Immer mehr Boys Love-Titel finden ihren Weg in das Repertoire von Egmont Manga. So auch der Manga Given. Vielen Dank an Egmont Manga für die Bereitstellung eines Rezensionsexemplares.

Der Manga Given von Natsuki Kizu ist seit dem 3. Mai 2018 für 7,50€ im Handel erhältlich. Obwohl es sich um einen Boys Love-Titel handelt, ist der Manga wegen seines leichten Einstiegs und sachter Handlung für jedes Publikum zu empfehlen.

Handlung

Unterricht schwänzen kann so schön sein, wenn man an seinem sonnigen Lieblingsplatz ein Nickerchen halten kann. Anders sieht die Sache aus, wenn der Platz bereits von einem anderen Schüler eingenommen wird. Genau dies passiert nämlich Uenoyama, als er auf den dösenden Mafuyu, mit einer Gitarre in seinen Armen, an seinem Lieblingsplätzchen stößt.

Doch die Saiten der Gitarre scheinen in keinem allzu guten Zustand zu sein, worauf ihn Uenoyama nicht gerade zögerlich anspricht. Er selbst ist nämlich Gitarrist in einer Band. Nach kurzem Zögern repariert er jedoch Mafuyus Gitarre.
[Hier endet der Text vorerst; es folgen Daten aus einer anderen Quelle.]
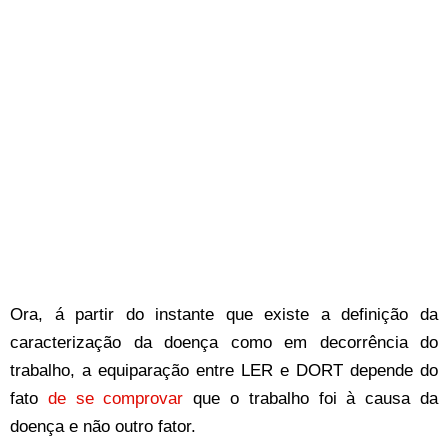
Ora, á partir do instante que existe a definição da
caracterização da doença como em decorrência do
trabalho, a equiparação entre LER e DORT depende do
fato
de se comprovar
que o trabalho foi à causa da
doença e não outro fator.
Da eins zum anderen führen muss, versucht Mafuyu ihn dazu zu bewegen ihm das Gitarrenspiel beizubringen.

Schlussendlich lässt sich Uenoyama dazu breitschlagen ihm zu helfen. Doch aus einem anfänglichen harmlosen Beisammensein scheint sich doch mehr zu entwickeln als erwartet. Aber aus irgendeinem Grund wirkt Mafuyu ständig von Traurigkeit begleitet zu sein. Was kann es damit nur auf sich haben?

Given scheint anfangs ein fröhlicher Manga mit Affinität zur Musik zu sein. Doch nach einer gewissen Zeit wandelt sich die Handlung um Mafuyu und Uenoyama in eine dramatische Richtung. Denn Geheimnisse sind nicht ohne Grund Geheimnisse, da sie meist keine fröhliche Stimmung aufkommen lassen. Was zu Beginn also etwas flach wirkt, schweift gegen Ende des Manga in ein tiefgründiges Thema ab. Ab diesem Punkt verspricht die Handlung Gestalt anzunehmen, jedoch geht es damit erst in Band 2 weiter.
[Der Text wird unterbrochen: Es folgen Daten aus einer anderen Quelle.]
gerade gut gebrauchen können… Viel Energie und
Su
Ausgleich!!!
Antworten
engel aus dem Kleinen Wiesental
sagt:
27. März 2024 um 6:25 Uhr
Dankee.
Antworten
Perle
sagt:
Der Manga ist zwar als Boys Love-Titel deklariert, aber wohl eher weniger im klassischen Sinne, zumindest im ersten Band. Die Handlung und auch die Annäherung der beiden entwickelt sich gleichermaßen langsam, was aber in keinster Weise stört. So wirkt eine mögliche spätere Beziehung nicht überstürzt oder bei den Haaren herbeigezogen.
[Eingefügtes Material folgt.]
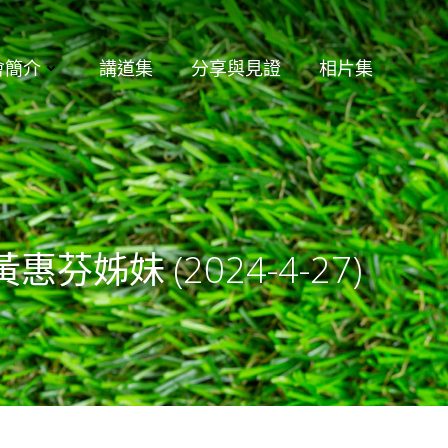
會簡介
講道集
分享與見證
相片集
姊妹 (2024-4-27)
Die Handlung gibt definitiv etwas her, auch wenn es am Anfang einen kleinen Ticken schneller vorangehen könnte. Trotz dessen ist der Einstieg gut gelungen und verdient sich dadurch eine Wertung von 8,5 Punkten.

Zeichenstil

Der Manga Given stammt von der Mangaka Natsuki Kizu, welche bereits durch einige Doujinshi relativ bekannt ist. Der Zeichenstil ist meist eher simpel, unterstreicht aber mit jedem einzelnen Strich die zunehmende Dramatik. So einfach der Stil auch manchmal sein mag, ist er an wichtigen Stellen dafür umso detailreicher.

Given Cover
© 2014 Natsuki KIZU by SHINSHOKAN CO., Ltd. Tokyo © 2018 Egmont Manga

Realistisch ist ihr Stil auch allemal, vor allem wenn man die Details der Instrumente in Betracht zieht. Des Weiteren sind die Hintergründe nicht schlichtweg weiß, sondern enthalten fast immer eine Art Szenerie, was die Zeichnungen sehr lebhaft und authentisch wirken lässt.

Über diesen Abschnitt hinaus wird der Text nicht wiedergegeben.